Link Posted: 12/25/2003 6:43:21 PM EDT
If you use silicone, make sure it is water free.  I wouldn't do anything to the holster yet though.  It sounds like you just got it...any good holster will take time, and the best way to break it in is to wear it a lot.  IMHO, 1911 holsters are pretty easy to break in because of the gun's added wieght, and realtively smooth curves and surfaces.  Patience is the key...you definitely don't want to do too much to it yet because then it might be too loose when it is properly broken in.

That being said, if you want to expedite the process a bit, put the gun in a thin plastic bag and leave it in the holster over night.  Don't over do it though.

As others have said, get a good gunbelt.  I use a Galco leather belt or a Wilderness belt.

Good luck, and congrats to you all in MO who can carry now!
Link Posted: 12/25/2003 6:57:47 PM EDT
+1 on "Don't carry SOB"

So, what's the problem, the holster is just grabbing the gun too tight?  I had the same problem with my Galco holster for my SIG.  I could "barely" get the gun in it, and it took all my strength, with the holster in one hand and the gun in the other, to remove the two (and yes, I did this with the gun onloaded!!).  I just put the gun in and took it out over and over until it got a little smoother, then I wore the holster around the house inserting and removing the gun over and over again, for a week or so.  Now it works great.
Link Posted: 12/25/2003 7:18:16 PM EDT

Now this is the type of gun control discussions we should be having in this great country!

Now back to the grownups.......

Link Posted: 12/25/2003 7:18:53 PM EDT
Get a better belt and don't carry SOB.

The major problem I have with SOB is the printing but drawing is also difficult.
Link Posted: 12/25/2003 7:25:09 PM EDT
Nice holster, and it seems you found the solution to your problem.  The mags that you carry loaded in your gun should not have bumper pads, pads tend to stick and print.  Your reloads should have them on, makes it easier to lock mag in under stress.  ideally with your type of gun, 5-10 reliable mags some with pads, some without will make your life more pleasant, can never have enough mags on hand.
Link Posted: 12/25/2003 7:30:01 PM EDT
[Last Edit: 12/25/2003 7:43:04 PM EDT by Corey]
In my experience with Alessi holters, a tight new holster is [i]good[/i].

Wear it and practice draws every day for about two weeks and then report back.  It should fit well at that point, but not too tight.

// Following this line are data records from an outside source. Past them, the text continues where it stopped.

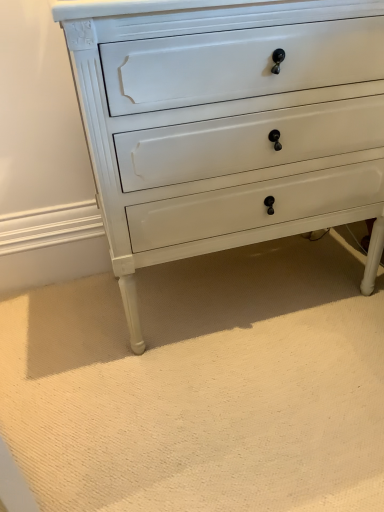 Question: Which direction should I rotate to look at white painted wood chest of drawers at center?

Choices:
 (A) left
 (B) right

Answer: (B) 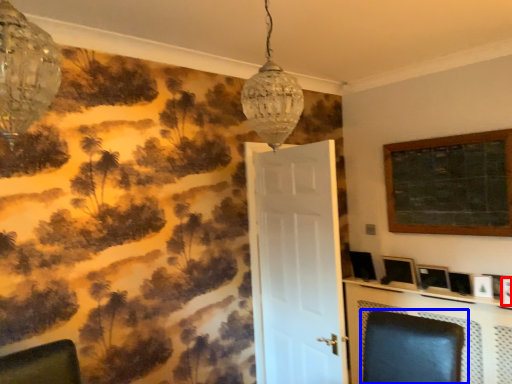 Question: Which object is closer to the camera taking this photo, picture frame (highlighted by a red box) or swivel chair (highlighted by a blue box)?

Choices:
 (A) picture frame
 (B) swivel chair

Answer: (B) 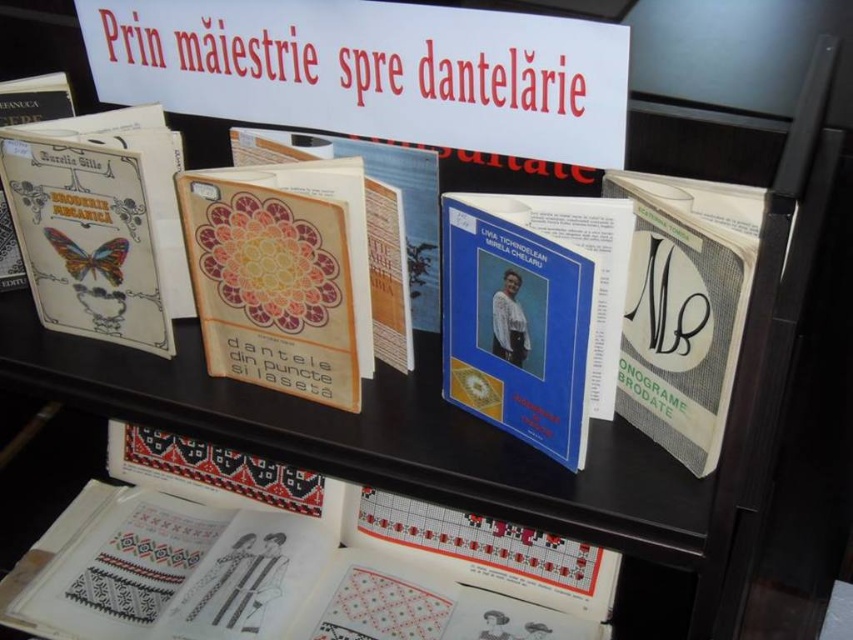 You are a visitor at the book display and want to know which object is higher. You see the matte paper butterfly at left and the matte orange floral book at center. Which one is positioned higher?

The matte paper butterfly at left is positioned higher than the matte orange floral book at center.

What is the exact coordinate of the white paper with black and red patterns at lower center?

The white paper with black and red patterns at lower center is located at coordinate point (247, 580).

You are a book collector who wants to place a new book between the matte paper butterfly at left and the matte orange floral book at center. The new book is 5 inches thick. Will it fit in the space between them?

The space between the matte paper butterfly at left and the matte orange floral book at center is 4.91 inches. Since the new book is 5 inches thick, it will not fit in the available space. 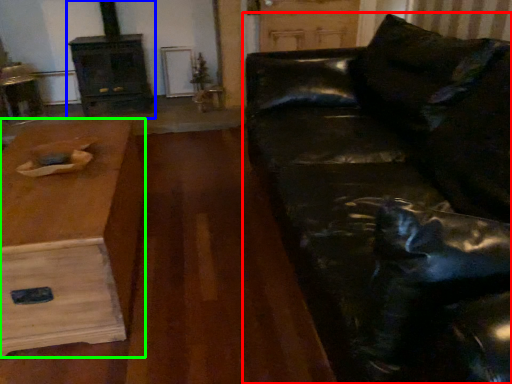 Question: Estimate the real-world distances between objects in this image. Which object is closer to studio couch (highlighted by a red box), fireplace (highlighted by a blue box) or table (highlighted by a green box)?

Choices:
 (A) fireplace
 (B) table

Answer: (B) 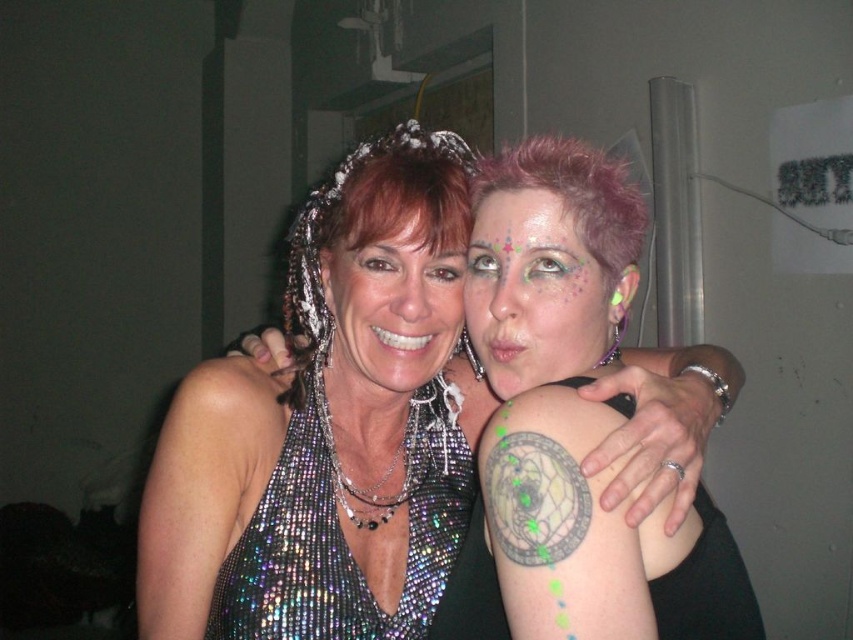 You are a photographer at a party and need to capture a closeup shot of the gray ink tattoo at shoulder without including the shiny sequined dress at center in the frame. Is this possible given their sizes?

The shiny sequined dress at center has a larger size compared to gray ink tattoo at shoulder, so it might be challenging to frame the tattoo without including the dress due to the dress being bigger.

You are at a party and want to take a photo of the shiny sequined dress at center. Where should you aim your camera to capture it?

You should aim your camera at point 0.462 on the vertical axis and 0.478 on the horizontal axis to capture the shiny sequined dress at center.

From the picture: You are a photographer at a party and need to capture a closeup of both the shiny sequined dress at center and the gray ink tattoo at shoulder. Since the camera can only focus on one subject at a time, which one should you choose to ensure the other is still in the frame?

The shiny sequined dress at center is positioned on the left side of gray ink tattoo at shoulder, so you should focus on the gray ink tattoo at shoulder to keep the shiny sequined dress at center in the frame on its left side.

Oh, and the Versa-Max is designed to be as a strong side holster (3:00 to 4:30).  Wearing it in the flat of the back (while also tactically unsound as noted above) would also disfigure the holster, likely increasing the pressure on the gun around the seams of the holster.  Repeated wearing in the small of the back could cause it to stretch to "fit" that wear style, compromising true strong side fit and function.  So, you're likely not wearing it as it was designed and it's binding.

BTW, I've recently been really wanting a Versa-Max.  It seems like a great holster and I'd like to try one out.

Good luck with the holster and let us know what happens.


EDITED to add:  Don't use any silicone or other substance on that fine leather holster.  Stick your pistol in a plastic bag and holster it overnight (or even a day plus, obviously checking it occasionally).  That should do the trick.  But wearing/drawing with the pistol without the bag is the best method IMHO.